2. Place your two front legs right side facing you and cut out the seam allowance from left front piece.
3. Serge/zigzag the crotch raw edges on two front legs and the outer edge of fly facing to prevent the fabric from fraying in the future.
4. Fold fly shield in half lengthwise with right sides together and stitch along the diagonal bottom edge at the indicated seam allowance (in this tutorial we are using our standard 3/8” (1 cm) seam allowance).
5. Trim the seam allowance, clip the inner corner and turn the shield right sides out. Press and serge/zigzag raw edges together.
6. Fold fly placket in half wrong sides together and sew your buttonholes as indicated on the pattern piece (we have a great step-by-step tutorial about sewing buttonholes HERE). Be mindful of the seam allowances and don’t place your buttonholes too close. Cut the buttonholes open using a seam ripper and serge/zigzag the long raw edges together.

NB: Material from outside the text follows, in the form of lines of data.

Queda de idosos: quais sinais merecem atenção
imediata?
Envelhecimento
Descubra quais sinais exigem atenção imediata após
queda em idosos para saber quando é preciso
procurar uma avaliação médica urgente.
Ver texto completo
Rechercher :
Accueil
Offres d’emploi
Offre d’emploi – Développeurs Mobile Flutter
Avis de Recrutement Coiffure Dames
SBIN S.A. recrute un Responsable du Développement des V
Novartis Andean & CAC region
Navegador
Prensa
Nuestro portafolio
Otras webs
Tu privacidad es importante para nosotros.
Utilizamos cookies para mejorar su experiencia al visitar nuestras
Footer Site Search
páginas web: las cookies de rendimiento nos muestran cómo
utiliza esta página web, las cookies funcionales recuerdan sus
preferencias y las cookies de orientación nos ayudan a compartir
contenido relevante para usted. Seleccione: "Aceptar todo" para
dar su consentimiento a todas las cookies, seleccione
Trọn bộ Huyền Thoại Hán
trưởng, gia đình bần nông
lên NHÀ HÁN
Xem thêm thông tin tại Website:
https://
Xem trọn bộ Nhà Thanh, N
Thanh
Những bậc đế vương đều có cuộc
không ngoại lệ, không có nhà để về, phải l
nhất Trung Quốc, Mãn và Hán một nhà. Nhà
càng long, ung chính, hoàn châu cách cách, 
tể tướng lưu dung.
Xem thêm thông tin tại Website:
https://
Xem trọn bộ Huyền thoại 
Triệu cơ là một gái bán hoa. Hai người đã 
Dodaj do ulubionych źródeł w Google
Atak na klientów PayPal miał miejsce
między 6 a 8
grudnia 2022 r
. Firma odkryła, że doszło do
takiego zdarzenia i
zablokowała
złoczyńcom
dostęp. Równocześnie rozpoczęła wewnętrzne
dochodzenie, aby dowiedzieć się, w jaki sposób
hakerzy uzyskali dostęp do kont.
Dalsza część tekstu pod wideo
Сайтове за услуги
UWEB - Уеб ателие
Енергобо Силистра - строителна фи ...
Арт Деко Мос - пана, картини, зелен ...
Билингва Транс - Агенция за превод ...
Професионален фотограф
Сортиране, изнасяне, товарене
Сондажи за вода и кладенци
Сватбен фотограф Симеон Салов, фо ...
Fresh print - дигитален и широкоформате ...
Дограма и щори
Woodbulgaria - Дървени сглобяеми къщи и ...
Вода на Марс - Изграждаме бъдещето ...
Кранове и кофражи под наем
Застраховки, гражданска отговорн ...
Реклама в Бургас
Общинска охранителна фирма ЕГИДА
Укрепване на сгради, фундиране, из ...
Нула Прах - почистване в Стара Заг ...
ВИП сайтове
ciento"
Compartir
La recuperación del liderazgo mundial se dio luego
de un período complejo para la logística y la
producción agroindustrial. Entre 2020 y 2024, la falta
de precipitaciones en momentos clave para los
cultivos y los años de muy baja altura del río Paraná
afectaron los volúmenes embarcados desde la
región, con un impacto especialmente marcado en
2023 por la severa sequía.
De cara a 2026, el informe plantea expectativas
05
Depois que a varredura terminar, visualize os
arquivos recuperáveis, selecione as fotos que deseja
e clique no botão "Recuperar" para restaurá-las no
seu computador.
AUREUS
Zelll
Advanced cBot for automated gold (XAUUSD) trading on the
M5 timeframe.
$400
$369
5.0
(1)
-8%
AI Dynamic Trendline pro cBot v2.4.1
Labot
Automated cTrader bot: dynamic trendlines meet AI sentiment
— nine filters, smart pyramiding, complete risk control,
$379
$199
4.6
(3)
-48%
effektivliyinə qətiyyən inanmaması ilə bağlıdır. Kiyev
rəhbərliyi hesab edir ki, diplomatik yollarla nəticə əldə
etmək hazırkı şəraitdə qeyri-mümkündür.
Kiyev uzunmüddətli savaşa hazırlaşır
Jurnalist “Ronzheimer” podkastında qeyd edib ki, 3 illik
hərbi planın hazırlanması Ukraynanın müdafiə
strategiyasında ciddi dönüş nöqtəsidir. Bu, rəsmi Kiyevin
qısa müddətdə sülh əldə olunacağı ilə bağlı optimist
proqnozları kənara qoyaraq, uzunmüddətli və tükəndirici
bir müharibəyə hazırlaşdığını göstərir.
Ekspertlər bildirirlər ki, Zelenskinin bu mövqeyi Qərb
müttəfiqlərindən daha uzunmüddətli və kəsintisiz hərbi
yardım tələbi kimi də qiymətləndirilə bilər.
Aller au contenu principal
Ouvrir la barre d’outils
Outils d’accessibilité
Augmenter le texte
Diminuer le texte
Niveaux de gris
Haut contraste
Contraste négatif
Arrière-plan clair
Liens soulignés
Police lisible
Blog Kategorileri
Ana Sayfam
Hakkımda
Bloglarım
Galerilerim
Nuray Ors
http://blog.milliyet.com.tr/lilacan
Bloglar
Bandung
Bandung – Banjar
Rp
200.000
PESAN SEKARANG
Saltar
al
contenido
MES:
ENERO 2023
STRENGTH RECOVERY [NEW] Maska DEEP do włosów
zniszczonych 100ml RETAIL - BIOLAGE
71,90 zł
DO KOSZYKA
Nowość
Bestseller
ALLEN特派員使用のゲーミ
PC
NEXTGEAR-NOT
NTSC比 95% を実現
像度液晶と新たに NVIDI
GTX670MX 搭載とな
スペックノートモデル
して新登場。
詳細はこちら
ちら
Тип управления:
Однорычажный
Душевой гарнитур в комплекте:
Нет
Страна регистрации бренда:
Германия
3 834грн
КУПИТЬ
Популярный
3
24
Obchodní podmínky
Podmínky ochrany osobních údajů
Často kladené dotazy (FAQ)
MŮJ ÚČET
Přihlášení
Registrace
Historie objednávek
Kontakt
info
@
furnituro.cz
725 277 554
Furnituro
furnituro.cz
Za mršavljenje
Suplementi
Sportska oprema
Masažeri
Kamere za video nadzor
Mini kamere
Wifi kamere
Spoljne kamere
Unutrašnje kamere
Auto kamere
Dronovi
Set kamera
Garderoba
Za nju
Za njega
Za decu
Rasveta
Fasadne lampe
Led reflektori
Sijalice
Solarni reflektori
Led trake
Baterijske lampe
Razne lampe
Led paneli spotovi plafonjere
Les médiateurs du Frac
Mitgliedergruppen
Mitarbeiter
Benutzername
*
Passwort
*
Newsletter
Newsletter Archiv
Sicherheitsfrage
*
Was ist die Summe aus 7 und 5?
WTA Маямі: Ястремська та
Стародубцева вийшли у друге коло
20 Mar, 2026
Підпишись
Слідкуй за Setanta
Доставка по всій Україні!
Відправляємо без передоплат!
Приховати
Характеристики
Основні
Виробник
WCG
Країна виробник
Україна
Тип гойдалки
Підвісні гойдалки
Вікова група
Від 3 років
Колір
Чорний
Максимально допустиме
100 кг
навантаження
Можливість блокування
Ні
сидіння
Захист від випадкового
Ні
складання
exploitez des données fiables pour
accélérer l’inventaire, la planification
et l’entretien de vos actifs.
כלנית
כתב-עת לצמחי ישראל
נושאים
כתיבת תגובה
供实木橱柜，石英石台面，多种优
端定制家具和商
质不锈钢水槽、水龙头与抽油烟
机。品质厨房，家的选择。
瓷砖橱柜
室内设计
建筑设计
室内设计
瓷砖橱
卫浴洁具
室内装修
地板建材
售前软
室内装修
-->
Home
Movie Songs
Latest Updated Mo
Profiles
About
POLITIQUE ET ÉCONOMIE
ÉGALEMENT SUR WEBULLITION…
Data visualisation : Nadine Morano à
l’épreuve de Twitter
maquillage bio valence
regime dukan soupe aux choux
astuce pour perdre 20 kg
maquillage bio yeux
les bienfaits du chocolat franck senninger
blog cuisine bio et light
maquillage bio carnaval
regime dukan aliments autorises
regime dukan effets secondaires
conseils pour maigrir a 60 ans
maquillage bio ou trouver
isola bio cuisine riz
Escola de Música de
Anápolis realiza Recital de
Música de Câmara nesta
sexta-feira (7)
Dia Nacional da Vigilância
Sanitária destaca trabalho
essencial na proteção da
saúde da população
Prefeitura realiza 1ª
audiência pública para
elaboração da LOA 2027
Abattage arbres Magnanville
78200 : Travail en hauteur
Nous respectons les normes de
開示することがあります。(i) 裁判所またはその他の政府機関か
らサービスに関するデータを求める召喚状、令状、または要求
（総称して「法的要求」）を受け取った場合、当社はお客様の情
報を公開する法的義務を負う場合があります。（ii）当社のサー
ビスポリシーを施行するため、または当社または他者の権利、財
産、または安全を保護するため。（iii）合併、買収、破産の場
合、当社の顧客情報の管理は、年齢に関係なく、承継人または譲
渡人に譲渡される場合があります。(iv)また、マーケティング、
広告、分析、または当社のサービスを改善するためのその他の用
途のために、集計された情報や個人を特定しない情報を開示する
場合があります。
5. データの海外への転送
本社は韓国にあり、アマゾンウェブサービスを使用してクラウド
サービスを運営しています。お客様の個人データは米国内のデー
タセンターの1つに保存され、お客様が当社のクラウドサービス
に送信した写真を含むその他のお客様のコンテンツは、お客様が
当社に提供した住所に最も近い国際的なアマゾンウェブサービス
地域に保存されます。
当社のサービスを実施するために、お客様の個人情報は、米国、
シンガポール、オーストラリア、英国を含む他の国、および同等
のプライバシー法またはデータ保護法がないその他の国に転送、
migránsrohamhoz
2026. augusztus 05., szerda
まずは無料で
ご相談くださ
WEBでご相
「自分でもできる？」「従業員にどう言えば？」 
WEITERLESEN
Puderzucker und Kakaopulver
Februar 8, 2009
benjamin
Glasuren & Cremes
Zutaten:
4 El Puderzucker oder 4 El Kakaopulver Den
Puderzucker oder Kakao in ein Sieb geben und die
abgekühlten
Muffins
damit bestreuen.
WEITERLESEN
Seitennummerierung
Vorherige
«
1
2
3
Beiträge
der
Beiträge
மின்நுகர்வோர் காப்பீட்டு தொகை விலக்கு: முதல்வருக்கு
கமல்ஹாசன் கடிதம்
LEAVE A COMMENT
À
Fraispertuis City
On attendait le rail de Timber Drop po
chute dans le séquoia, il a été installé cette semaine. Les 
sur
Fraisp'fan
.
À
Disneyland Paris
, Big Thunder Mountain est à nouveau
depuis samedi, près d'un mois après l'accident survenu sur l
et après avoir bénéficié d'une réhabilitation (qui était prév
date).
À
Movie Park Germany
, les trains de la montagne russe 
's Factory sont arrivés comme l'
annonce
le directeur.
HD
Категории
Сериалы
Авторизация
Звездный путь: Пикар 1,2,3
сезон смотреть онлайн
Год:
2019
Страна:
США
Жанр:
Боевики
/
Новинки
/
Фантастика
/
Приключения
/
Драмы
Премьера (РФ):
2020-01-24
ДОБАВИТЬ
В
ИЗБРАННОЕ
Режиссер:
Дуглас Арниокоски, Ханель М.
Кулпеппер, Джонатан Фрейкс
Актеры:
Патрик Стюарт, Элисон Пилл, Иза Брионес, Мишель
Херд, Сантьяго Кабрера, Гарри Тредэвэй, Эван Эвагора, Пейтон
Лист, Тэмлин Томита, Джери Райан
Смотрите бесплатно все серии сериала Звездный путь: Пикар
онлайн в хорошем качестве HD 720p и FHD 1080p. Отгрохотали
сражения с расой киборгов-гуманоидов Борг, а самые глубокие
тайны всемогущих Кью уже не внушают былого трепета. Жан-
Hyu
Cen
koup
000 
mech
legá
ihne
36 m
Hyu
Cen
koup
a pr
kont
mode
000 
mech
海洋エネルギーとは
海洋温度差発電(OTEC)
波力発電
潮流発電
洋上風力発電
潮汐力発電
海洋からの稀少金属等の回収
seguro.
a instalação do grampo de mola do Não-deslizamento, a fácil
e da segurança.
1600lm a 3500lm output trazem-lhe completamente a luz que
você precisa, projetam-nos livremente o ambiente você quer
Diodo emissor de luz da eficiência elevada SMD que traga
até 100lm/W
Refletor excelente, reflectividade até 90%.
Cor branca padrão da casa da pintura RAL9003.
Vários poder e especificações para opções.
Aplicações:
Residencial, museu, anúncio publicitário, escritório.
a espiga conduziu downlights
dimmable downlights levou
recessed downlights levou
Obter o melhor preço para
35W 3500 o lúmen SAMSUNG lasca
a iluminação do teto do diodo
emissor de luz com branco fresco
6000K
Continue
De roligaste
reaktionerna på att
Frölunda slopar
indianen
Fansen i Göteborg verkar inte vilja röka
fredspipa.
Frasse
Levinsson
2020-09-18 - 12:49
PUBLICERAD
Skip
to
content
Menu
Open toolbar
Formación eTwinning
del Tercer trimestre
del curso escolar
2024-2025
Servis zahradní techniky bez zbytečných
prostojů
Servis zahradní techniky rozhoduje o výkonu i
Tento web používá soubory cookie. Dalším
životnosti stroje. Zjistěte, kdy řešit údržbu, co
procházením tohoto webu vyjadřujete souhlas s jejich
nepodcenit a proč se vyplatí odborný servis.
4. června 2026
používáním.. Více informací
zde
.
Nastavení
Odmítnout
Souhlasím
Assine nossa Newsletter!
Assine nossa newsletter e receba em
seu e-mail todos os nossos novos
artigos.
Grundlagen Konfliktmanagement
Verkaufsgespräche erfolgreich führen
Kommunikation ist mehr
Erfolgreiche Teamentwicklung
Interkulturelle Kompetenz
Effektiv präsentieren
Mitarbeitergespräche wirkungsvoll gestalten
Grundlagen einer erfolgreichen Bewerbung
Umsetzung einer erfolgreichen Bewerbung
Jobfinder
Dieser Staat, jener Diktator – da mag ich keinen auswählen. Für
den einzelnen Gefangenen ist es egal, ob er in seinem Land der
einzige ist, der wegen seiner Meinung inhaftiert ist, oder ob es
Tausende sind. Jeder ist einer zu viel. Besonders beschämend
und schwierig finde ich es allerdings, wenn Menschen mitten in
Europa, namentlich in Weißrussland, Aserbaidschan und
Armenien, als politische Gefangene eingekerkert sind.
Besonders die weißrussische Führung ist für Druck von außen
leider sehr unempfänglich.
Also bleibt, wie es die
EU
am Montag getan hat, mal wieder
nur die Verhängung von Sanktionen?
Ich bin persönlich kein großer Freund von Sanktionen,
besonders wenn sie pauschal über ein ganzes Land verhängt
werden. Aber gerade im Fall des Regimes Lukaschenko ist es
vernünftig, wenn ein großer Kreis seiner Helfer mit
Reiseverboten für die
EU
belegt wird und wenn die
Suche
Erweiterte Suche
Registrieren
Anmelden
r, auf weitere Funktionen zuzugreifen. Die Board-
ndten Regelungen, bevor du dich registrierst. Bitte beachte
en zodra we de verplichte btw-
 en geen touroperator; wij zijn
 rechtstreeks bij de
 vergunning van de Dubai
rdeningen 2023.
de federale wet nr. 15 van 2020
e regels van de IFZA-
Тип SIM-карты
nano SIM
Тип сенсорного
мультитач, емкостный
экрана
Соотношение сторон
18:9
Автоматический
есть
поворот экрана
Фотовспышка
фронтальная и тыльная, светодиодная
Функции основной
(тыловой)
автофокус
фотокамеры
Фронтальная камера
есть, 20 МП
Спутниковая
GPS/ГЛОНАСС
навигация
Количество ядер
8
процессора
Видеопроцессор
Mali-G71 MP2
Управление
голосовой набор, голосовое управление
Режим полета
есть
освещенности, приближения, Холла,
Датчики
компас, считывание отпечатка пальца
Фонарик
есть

7. Pin fly shield to right front leg (the one that has seam allowance) right sides together. Stitch at a 3/8” seam allowance, stopping 3/8” from the bottom edge.
8. Press fly shield away from main fabric and the seam allowance towards the main fabric.
Edgestitch 1/16” away from the fold.
9. Now take your left leg (without the crotch seam allowance) and your fly facing and pin the two right sides together. Stitch at a 3/8” seam allowance, stopping 3/8” from the bottom edge.
Press the facing and the seam allowance away from main fabric.
10. Clip to the point where your seam ends (the meeting point of the two seam allowances). Cut to, but not through the seam line.
11. Turn facing to the inside and press. Edgestitch 1/16” away from the fold.
12. Working from the wrong side of your fabric, line up the placket with the left fly facing. It should line up with the top/waist edge and sit about 1/16″ away from the center front seam as you want it to sit just slightly in and not peaking out from the right side.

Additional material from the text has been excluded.